“Winter was always the effort to live; summer was tropical license. Whether the children rolled in the grass, or waded in the brook, or swam in the salt ocean, or sailed in the bay, or fished for smelt in the creeks, or netted minnows in the salt marshes, or took to the pinewoods and the granite quarries, or chased muskrats and hunted snapping turtles in the swamps or mushrooms or nuts on the autumn hills, summer and country were always sensual living, while winter was always compulsory learning. Summer was the multiplicity of nature; winter was school.
”The bearing of the two seasons on the education of Henry Adams was no fancy; it was the most decisive force he ever knew; it ran though life and made the division between its perplexing, warring, irreconcilable problems, irreducible opposites, with growing emphasis to the last year of study.

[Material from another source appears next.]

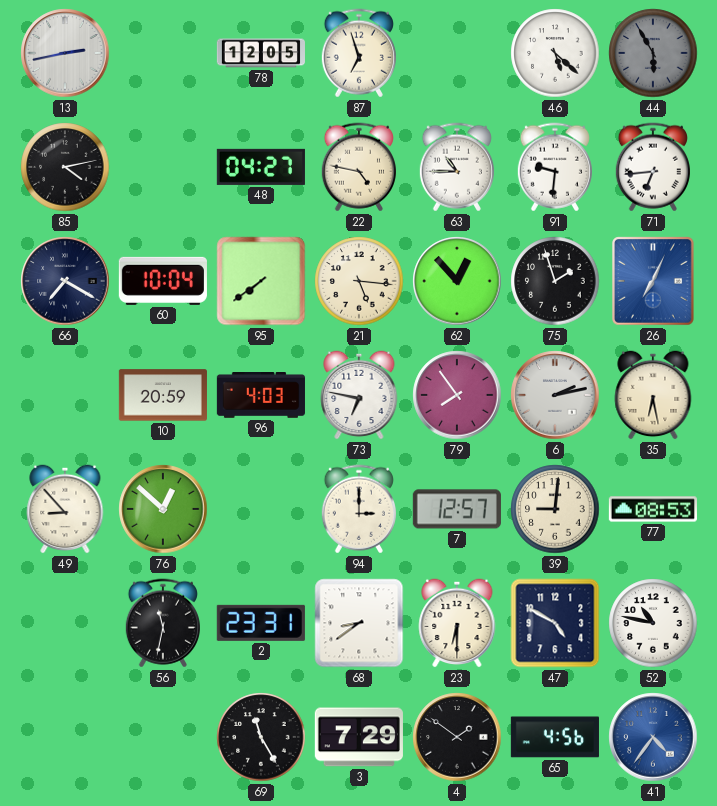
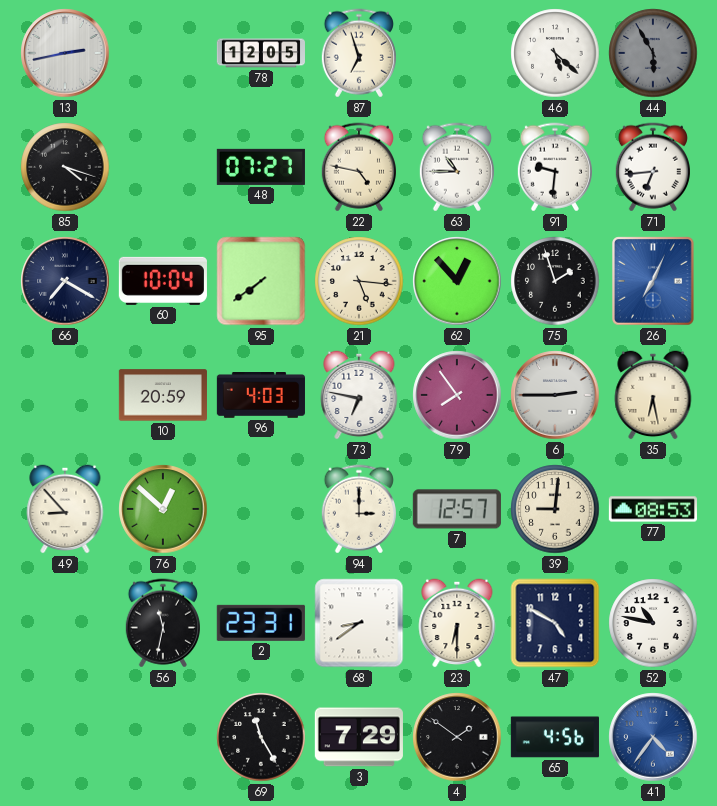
85: 4:13 -> 4:18
48: 04:27 -> 07:27
6: 2:13 -> 2:45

From earliest childhood the boy was accustomed to feel that, for him, life was double. Winter and summer, town and country, law and liberty were hostile, and the man who pretended they were not was in his eyes a schoolmaster—that is, a man employed to tell lies to little boys.’’
— From The Education of Henry Adams, by Henry Adams (1838-1918), his posthumously published memoirs. The book, by a member of Massachusetts’s most distinguished family, won the Pulitzer Prize and is considered a great classic.